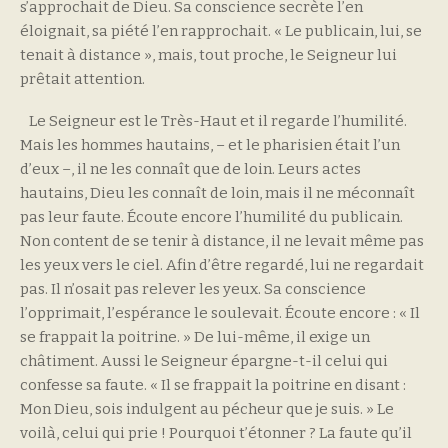
s’approchait de Dieu. Sa conscience secrète l’en
éloignait, sa piété l’en rapprochait. « Le publicain, lui, se
tenait à distance », mais, tout proche, le Seigneur lui
prêtait attention.
Le Seigneur est le Très-Haut et il regarde l’humilité.
Mais les hommes hautains, – et le pharisien était l’un
d’eux –, il ne les connaît que de loin. Leurs actes
hautains, Dieu les connaît de loin, mais il ne méconnaît
pas leur faute. Écoute encore l’humilité du publicain.
Non content de se tenir à distance, il ne levait même pas
les yeux vers le ciel. Afin d’être regardé, lui ne regardait
pas. Il n’osait pas relever les yeux. Sa conscience
l’opprimait, l’espérance le soulevait. Écoute encore : « Il
se frappait la poitrine. » De lui-même, il exige un
châtiment. Aussi le Seigneur épargne-t-il celui qui
confesse sa faute. « Il se frappait la poitrine en disant :
Mon Dieu, sois indulgent au pécheur que je suis. » Le
voilà, celui qui prie ! Pourquoi t’étonner ? La faute qu’il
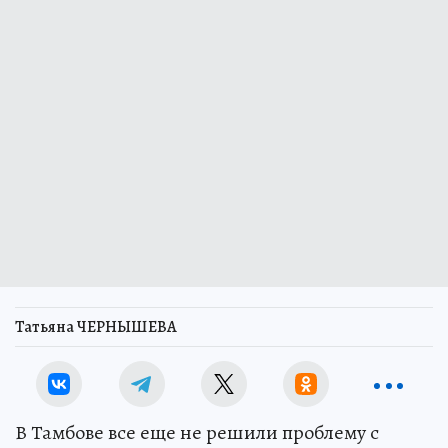
Татьяна ЧЕРНЫШЕВА
В Тамбове все еще не решили проблему с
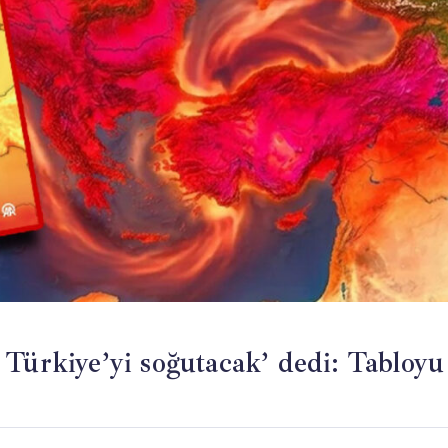
 Türkiye’yi soğutacak’ dedi: Tabloyu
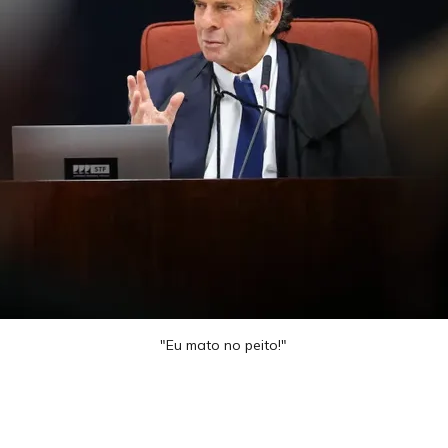
"Eu mato no peito!"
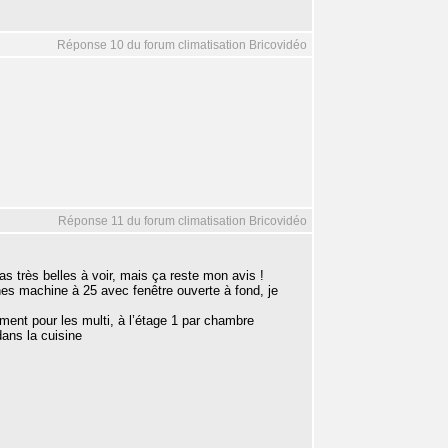
Réponse 10 du forum climatisation Bricovidéo
Réponse 11 du forum climatisation Bricovidéo
s très belles à voir, mais ça reste mon avis !
gnes machine à 25 avec fenêtre ouverte à fond, je
nt pour les multi, à l’étage 1 par chambre
ans la cuisine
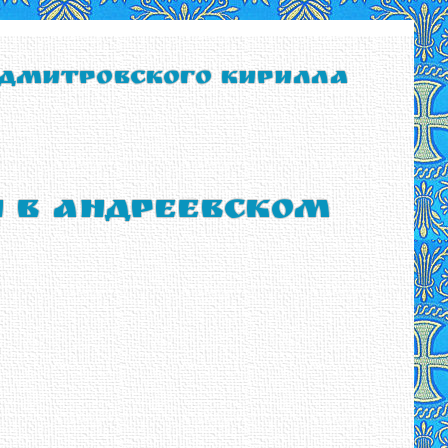
 Дмитровского Кирилла
ы в Андреевском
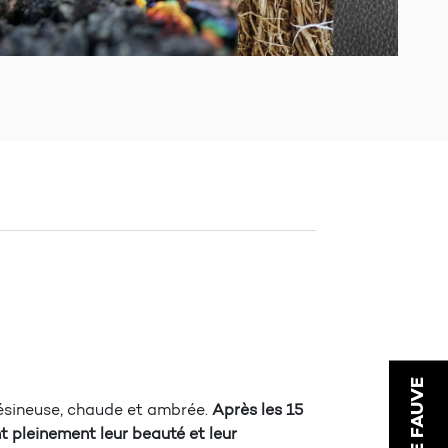
résineuse, chaude et ambrée.
Après les 15
t pleinement leur beauté et leur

Exercise directions => Exactly as they appear above, write out all the entries, without pictures.

Answer to this exercise =>
s’approchait de Dieu. Sa conscience secrète l’en
éloignait, sa piété l’en rapprochait. « Le publicain, lui, se
tenait à distance », mais, tout proche, le Seigneur lui
prêtait attention.
Le Seigneur est le Très-Haut et il regarde l’humilité.
Mais les hommes hautains, – et le pharisien était l’un
d’eux –, il ne les connaît que de loin. Leurs actes
hautains, Dieu les connaît de loin, mais il ne méconnaît
pas leur faute. Écoute encore l’humilité du publicain.
Non content de se tenir à distance, il ne levait même pas
les yeux vers le ciel. Afin d’être regardé, lui ne regardait
pas. Il n’osait pas relever les yeux. Sa conscience
l’opprimait, l’espérance le soulevait. Écoute encore : « Il
se frappait la poitrine. » De lui-même, il exige un
châtiment. Aussi le Seigneur épargne-t-il celui qui
confesse sa faute. « Il se frappait la poitrine en disant :
Mon Dieu, sois indulgent au pécheur que je suis. » Le
voilà, celui qui prie ! Pourquoi t’étonner ? La faute qu’il
Татьяна ЧЕРНЫШЕВА
В Тамбове все еще не решили проблему с
 Türkiye’yi soğutacak’ dedi: Tabloyu
"Eu mato no peito!"
Réponse 10 du forum climatisation Bricovidéo
Réponse 11 du forum climatisation Bricovidéo
s très belles à voir, mais ça reste mon avis !
gnes machine à 25 avec fenêtre ouverte à fond, je
nt pour les multi, à l’étage 1 par chambre
ans la cuisine
 Дмитровского Кирилла
ы в Андреевском
résineuse, chaude et ambrée.
Après les 15
t pleinement leur beauté et leur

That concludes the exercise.